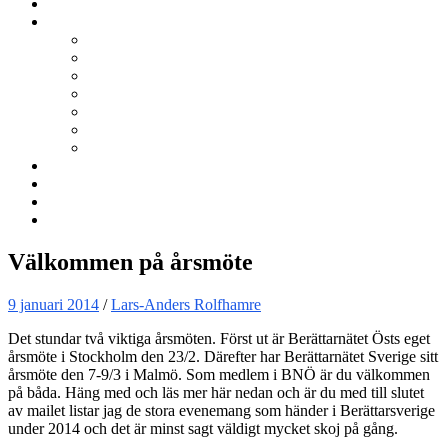
Kurser
Om BNÖ
Föreningen
Filmen om BNÖ
Årsmöten
Styrelsen
Stadgar
Policyer för personuppgifter, arbete och miljö
ÖVRIGT
Nyhetsbrev
Kontakta oss
Länkar
Sök
Välkommen på årsmöte
9 januari 2014
/
Lars-Anders Rolfhamre
Det stundar två viktiga årsmöten. Först ut är Berättarnätet Östs eget
årsmöte i Stockholm den 23/2. Därefter har Berättarnätet Sverige sitt
årsmöte den 7-9/3 i Malmö. Som medlem i BNÖ är du välkommen
på båda. Häng med och läs mer här nedan och är du med till slutet
av mailet listar jag de stora evenemang som händer i Berättarsverige
under 2014 och det är minst sagt väldigt mycket skoj på gång.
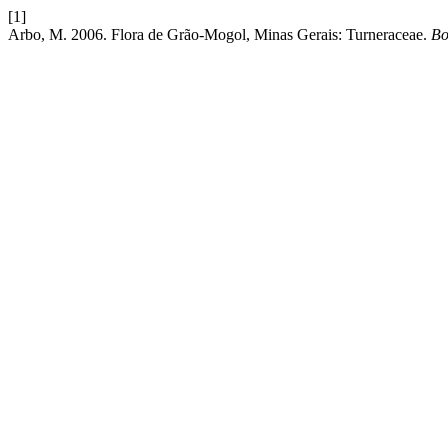
[1]
Arbo, M. 2006. Flora de Grão-Mogol, Minas Gerais: Turneraceae.
Bo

------------------------

Print every entry word for word; omit the pictures.

#### ANSWER FOR THIS EXERCISE:
Kurser
Om BNÖ
Föreningen
Filmen om BNÖ
Årsmöten
Styrelsen
Stadgar
Policyer för personuppgifter, arbete och miljö
ÖVRIGT
Nyhetsbrev
Kontakta oss
Länkar
Sök
Välkommen på årsmöte
9 januari 2014
/
Lars-Anders Rolfhamre
Det stundar två viktiga årsmöten. Först ut är Berättarnätet Östs eget
årsmöte i Stockholm den 23/2. Därefter har Berättarnätet Sverige sitt
årsmöte den 7-9/3 i Malmö. Som medlem i BNÖ är du välkommen
på båda. Häng med och läs mer här nedan och är du med till slutet
av mailet listar jag de stora evenemang som händer i Berättarsverige
under 2014 och det är minst sagt väldigt mycket skoj på gång.
[1]
Arbo, M. 2006. Flora de Grão-Mogol, Minas Gerais: Turneraceae.
Bo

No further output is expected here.